Wojcieszków (/pl/) is a village in Łuków County, Lublin Voivodeship, in eastern Poland. It is the seat of the gmina (administrative district) called Gmina Wojcieszków. The village was a town from 1540 to 1819.

==History==
The village of Wojcieszkow was founded in 1437 by a local nobleman Klemens Bielinski. In the same year, Bishop of Kraków Zbigniew Olesnicki established a Roman Catholic parish church here. On January 21, 1540, upon request of Mikolaj Dzik, the owner of Wojcieszkow, King Sigismund I Old granted Magdeburg rights to it.

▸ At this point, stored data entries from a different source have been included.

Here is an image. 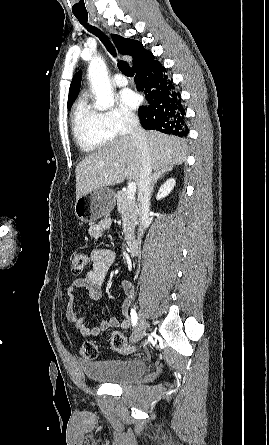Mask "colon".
I'll return each instance as SVG.
<instances>
[{
    "label": "colon",
    "instance_id": "obj_1",
    "mask_svg": "<svg viewBox=\"0 0 269 445\" xmlns=\"http://www.w3.org/2000/svg\"><path fill=\"white\" fill-rule=\"evenodd\" d=\"M71 268L73 273L80 274L87 266V256L79 250H75L70 255ZM111 345L114 350L123 354H130L133 348L127 344L125 337L119 333L114 332L111 336ZM101 345L95 341H85L81 345L80 352L82 356L89 360H94L98 357Z\"/></svg>",
    "mask_w": 269,
    "mask_h": 445
}]
</instances>
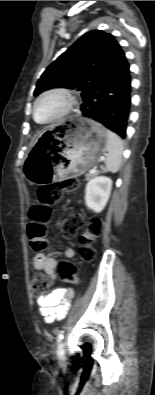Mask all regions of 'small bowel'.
I'll return each instance as SVG.
<instances>
[{
  "label": "small bowel",
  "mask_w": 155,
  "mask_h": 395,
  "mask_svg": "<svg viewBox=\"0 0 155 395\" xmlns=\"http://www.w3.org/2000/svg\"><path fill=\"white\" fill-rule=\"evenodd\" d=\"M73 255V249L66 247L64 257L70 259ZM33 267L36 270L44 271L53 280L57 278L58 259L45 251L38 252L34 256ZM73 296V289L64 287H58L48 294L40 295L37 299V304L45 322L52 323L55 320L64 318Z\"/></svg>",
  "instance_id": "c3829d8e"
}]
</instances>
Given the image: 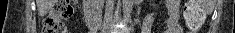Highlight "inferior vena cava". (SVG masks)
<instances>
[{
	"label": "inferior vena cava",
	"instance_id": "obj_1",
	"mask_svg": "<svg viewBox=\"0 0 235 33\" xmlns=\"http://www.w3.org/2000/svg\"><path fill=\"white\" fill-rule=\"evenodd\" d=\"M105 19L107 21H110L112 19V7L111 6H107L106 8Z\"/></svg>",
	"mask_w": 235,
	"mask_h": 33
}]
</instances>
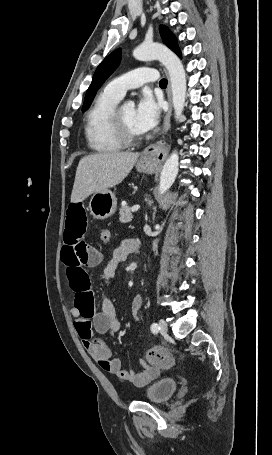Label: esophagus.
I'll return each mask as SVG.
<instances>
[{
	"label": "esophagus",
	"instance_id": "obj_1",
	"mask_svg": "<svg viewBox=\"0 0 272 455\" xmlns=\"http://www.w3.org/2000/svg\"><path fill=\"white\" fill-rule=\"evenodd\" d=\"M167 95H168L169 109H168V112L164 119L163 133H167V131L170 128V117H171V112H172V104H171L172 94H171L170 84L168 85ZM169 149H170V147L166 143V141L160 140L154 144H150L149 146H147L144 149L142 155H143V158L146 160H151L156 163H162L166 159V157L169 153Z\"/></svg>",
	"mask_w": 272,
	"mask_h": 455
}]
</instances>
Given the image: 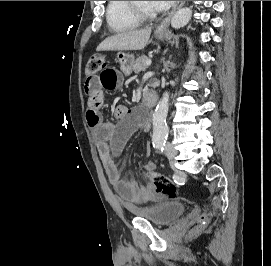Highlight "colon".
Wrapping results in <instances>:
<instances>
[{"label": "colon", "mask_w": 271, "mask_h": 266, "mask_svg": "<svg viewBox=\"0 0 271 266\" xmlns=\"http://www.w3.org/2000/svg\"><path fill=\"white\" fill-rule=\"evenodd\" d=\"M106 64V61L101 55H93L90 57L85 72L88 76L97 74ZM143 175L151 182L156 192L166 195L170 198H175L178 194L175 184L166 176L155 171L143 170ZM201 225L192 231V235H197L201 232L203 225L207 222V215L203 214L200 217Z\"/></svg>", "instance_id": "1"}]
</instances>
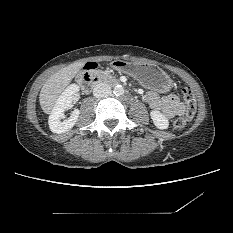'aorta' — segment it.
Here are the masks:
<instances>
[{"label":"aorta","mask_w":233,"mask_h":233,"mask_svg":"<svg viewBox=\"0 0 233 233\" xmlns=\"http://www.w3.org/2000/svg\"><path fill=\"white\" fill-rule=\"evenodd\" d=\"M113 93L116 95V96H121L124 94V88L121 86V85H117L115 86L114 90H113Z\"/></svg>","instance_id":"aorta-1"}]
</instances>
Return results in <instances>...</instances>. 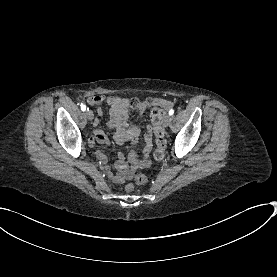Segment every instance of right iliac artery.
<instances>
[{
    "label": "right iliac artery",
    "mask_w": 277,
    "mask_h": 277,
    "mask_svg": "<svg viewBox=\"0 0 277 277\" xmlns=\"http://www.w3.org/2000/svg\"><path fill=\"white\" fill-rule=\"evenodd\" d=\"M81 110H82V111H85V110H86V105L81 104Z\"/></svg>",
    "instance_id": "right-iliac-artery-1"
}]
</instances>
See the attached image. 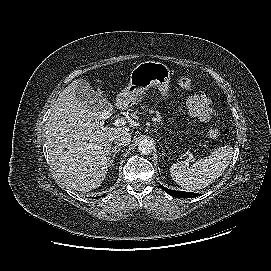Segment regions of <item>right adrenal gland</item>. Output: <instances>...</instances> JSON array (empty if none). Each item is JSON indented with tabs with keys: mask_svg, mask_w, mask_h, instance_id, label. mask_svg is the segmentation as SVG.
<instances>
[{
	"mask_svg": "<svg viewBox=\"0 0 271 271\" xmlns=\"http://www.w3.org/2000/svg\"><path fill=\"white\" fill-rule=\"evenodd\" d=\"M123 147H119V146H115L114 148H112L108 154V163L111 165L114 161V158L116 156V154H118ZM112 156V157H111Z\"/></svg>",
	"mask_w": 271,
	"mask_h": 271,
	"instance_id": "2a0ac1e0",
	"label": "right adrenal gland"
}]
</instances>
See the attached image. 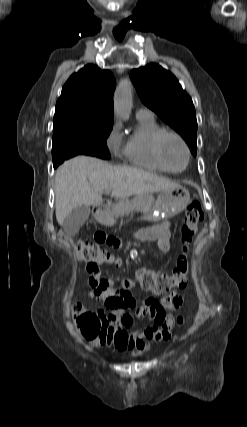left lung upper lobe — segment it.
Masks as SVG:
<instances>
[{"label": "left lung upper lobe", "mask_w": 247, "mask_h": 427, "mask_svg": "<svg viewBox=\"0 0 247 427\" xmlns=\"http://www.w3.org/2000/svg\"><path fill=\"white\" fill-rule=\"evenodd\" d=\"M142 102L188 143L191 153L197 152V120L190 96L176 77L155 63L133 69L130 74Z\"/></svg>", "instance_id": "obj_1"}]
</instances>
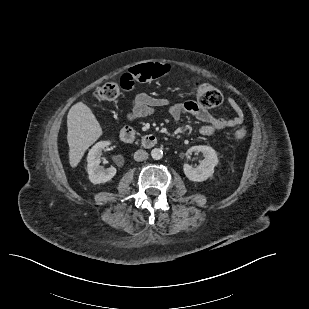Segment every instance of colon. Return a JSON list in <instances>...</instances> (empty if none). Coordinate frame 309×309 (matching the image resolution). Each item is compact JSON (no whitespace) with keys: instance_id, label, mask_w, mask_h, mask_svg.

In 1767, a wooden church of Holy Trinity was built, and in 1771, a Suchodolski family library was opened. Until the Partitions of Poland, Wojcieszkow belonged to the County of Stezyca, Sandomierz Voivodeship.

In the late 18th century, the Plater family built a large manor house, which was burned during World War II. According to documents, in 1802 Wojcieszkow had a marketplace, a church, and a castle. The town, however, was on poor soil, among forests and sands, which had a negative impact on its development. As a result, Wojcieszkow gradually declined and, in 1819, was stripped of its town charter.

==Today==
The location of Wojcieszkow turned out to be an advantage. Owing to its clean environment, hilly landscape and forests, the village is emerging as a local tourist center. It has a historic church and a cemetery, where Maria Babska, the wife of Henryk Sienkiewicz, is buried.